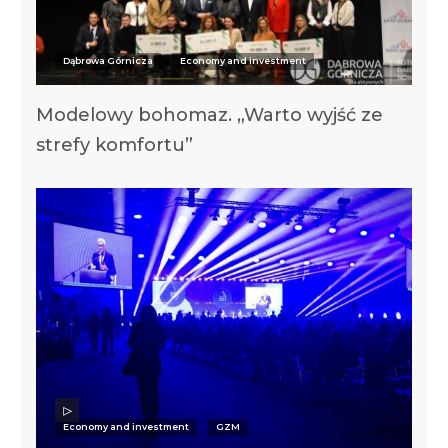
Dąbrowa Górnicza
Economy and investment
Modelowy bohomaz. „Warto wyjść ze
strefy komfortu”
Economy and investment
GZM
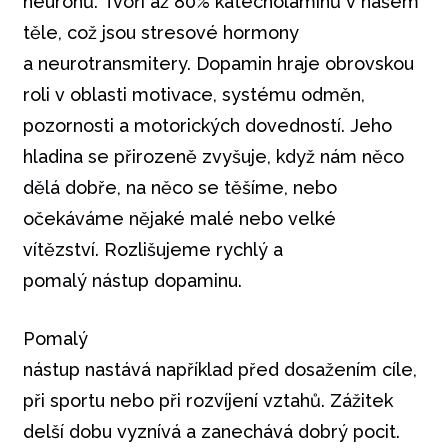
neuronů. Tvoří až 80% katecholaminů v našem
těle, což jsou stresové hormony
a neurotransmitery. Dopamin hraje obrovskou
roli v oblasti motivace, systému odměn,
pozornosti a motorických dovedností. Jeho
hladina se přirozeně zvyšuje, když nám něco
dělá dobře, na něco se těšíme, nebo
očekáváme nějaké malé nebo velké
vítězství. Rozlišujeme rychlý a
pomalý nástup dopaminu.
Pomalý
nástup nastává například před dosažením cíle,
při sportu nebo při rozvíjení vztahů. Zážitek
delší dobu vyznívá a zanechává dobrý pocit.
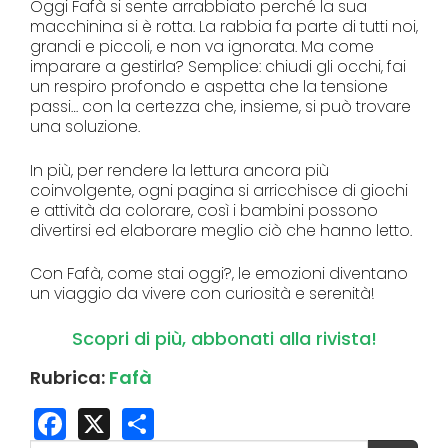
Oggi Fafà si sente arrabbiato perché la sua
macchinina si è rotta. La rabbia fa parte di tutti noi,
grandi e piccoli, e non va ignorata. Ma come
imparare a gestirla? Semplice: chiudi gli occhi, fai
un respiro profondo e aspetta che la tensione
passi… con la certezza che, insieme, si può trovare
una soluzione.
In più, per rendere la lettura ancora più
coinvolgente, ogni pagina si arricchisce di giochi
e attività da colorare, così i bambini possono
divertirsi ed elaborare meglio ciò che hanno letto.
Con Fafà, come stai oggi?, le emozioni diventano
un viaggio da vivere con curiosità e serenità!
Scopri di più, abbonati alla rivista!
Rubrica:
Fafà
Facebook
X
Share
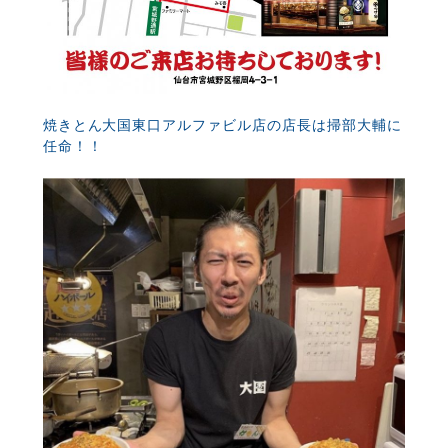
焼きとん大国東口アルファビル店の店長は掃部大輔に
任命！！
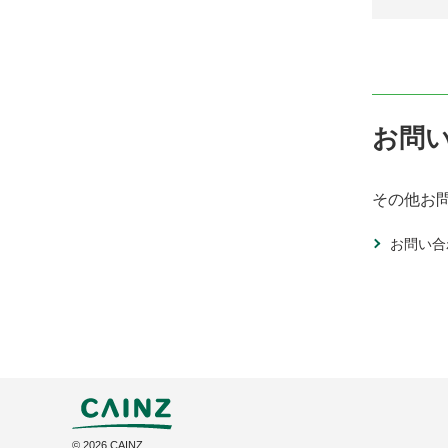
お問
その他お
お問い合
©
2026
CAINZ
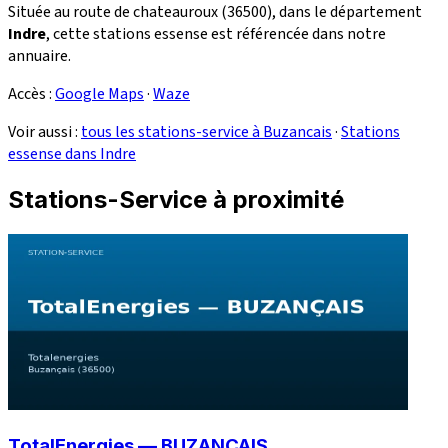
Située au route de chateauroux (36500), dans le département
Indre
, cette stations essense est référencée dans notre
annuaire.
Accès :
Google Maps
·
Waze
Voir aussi :
tous les stations-service à Buzancais
·
Stations
essense dans Indre
Stations-Service à proximité
TotalEnergies — BUZANÇAIS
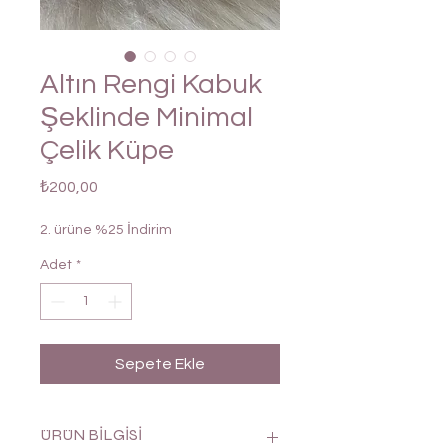
Altın Rengi Kabuk
Şeklinde Minimal
Çelik Küpe
Fiyat
₺200,00
2. ürüne %25 İndirim
Adet
*
Sepete Ekle
ÜRÜN BİLGİSİ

# # # #

- Task instructions: Take every line above where "nebo" appears and copy it.

- Written response:
dělá dobře, na něco se těšíme, nebo
očekáváme nějaké malé nebo velké
při sportu nebo při rozvíjení vztahů. Zážitek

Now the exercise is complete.